How to extend Ping with Machine Learning (UEBA)

machine learning

The Preempt Platform extends Ping Federate to any network resource, even access to systems via Remote Desktop Protocol (RDP) without the use of additional agents on the endpoint or target servers. Preempt does this using risk modeling of both the user and the behavior via a Machine Learning (ML) model.

This compasses many kinds of data from multiple sources to create a risk score for each user in your identity management system. This risk-based score acts as a gating decision point for step-up identification via Ping, in a way that’s easier for users than a constant or absolute Challenge: Pass or Challenge: Fail.

Let’s review a simple example of user access flow: An employee logs on from a new IP address in abnormal hours using a VPN – does this fact make them malicious? Obviously, without additional data set, it would be hard to decide. It could be an employee on vacation using his personal laptop to review emails. Or it could be malicious actors using stolen credentials obtained in a phishing attack to access the internal network. 

Ping Federate
PingFederate Conditional Access

To better answer the question, we need to collect context and compare the activity to the user baseline of activity. It is wise to compare this against their peers’ activity and ask do they suddenly behave in a similar manner that can indicate a legit change?

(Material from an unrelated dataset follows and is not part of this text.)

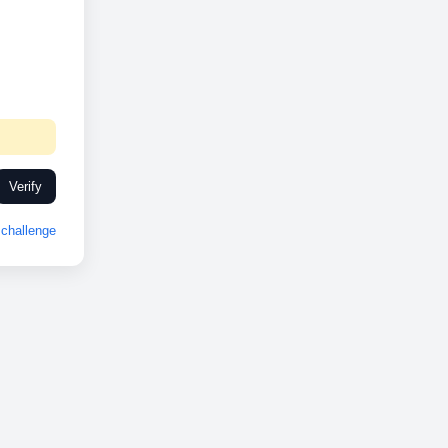
Verify
challenge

For example, a networking issue. Is it common for this user to travel? Has the user been seen recently from other locations? What is the reputation of the originating IP address and other characteristics of the VPN session (e.g. servers accessed, the volume of outbound traffic) and user (e.g., its business role)?

In many cases, the Security Operations Center or Active Domain analyst reviewing all of these parameters could make a good decision based on their knowledge and prior experience handling security alerts. But this doesn’t scale to a large organization’s needs or traffic.

Preempt uses unsupervised learning to create compound attributes that are used for profiling network users and entities, and to detect malicious activities in the detection engine, all rolled up into a Risk Score. The following are a broad collection of types of data gathered in the neural network, sorted into sources:

Machine Learning User Pattern Data

  • Baseline for Entity/User – contains access patterns to services, servers, hours of operations, cloud activity, machine ownership and many other attributes that are used to monitor behavior changes.
  • Login history by geographic location
  • Login history standard reference baseline – Logged-in hours and days of the week
  • User/Endpoint properties – Operating System, risk profile, entity classification (workstation, VDI, etc.)
  • User/Entity similarity – Every user has some level of similarity to other members of the domain; Dynamically profiling a narrow peer group allows the system to examine behavior across this comparison group to define confidence levels.
  • Contextual Data – concurrent user login, volume of activity in network, etc.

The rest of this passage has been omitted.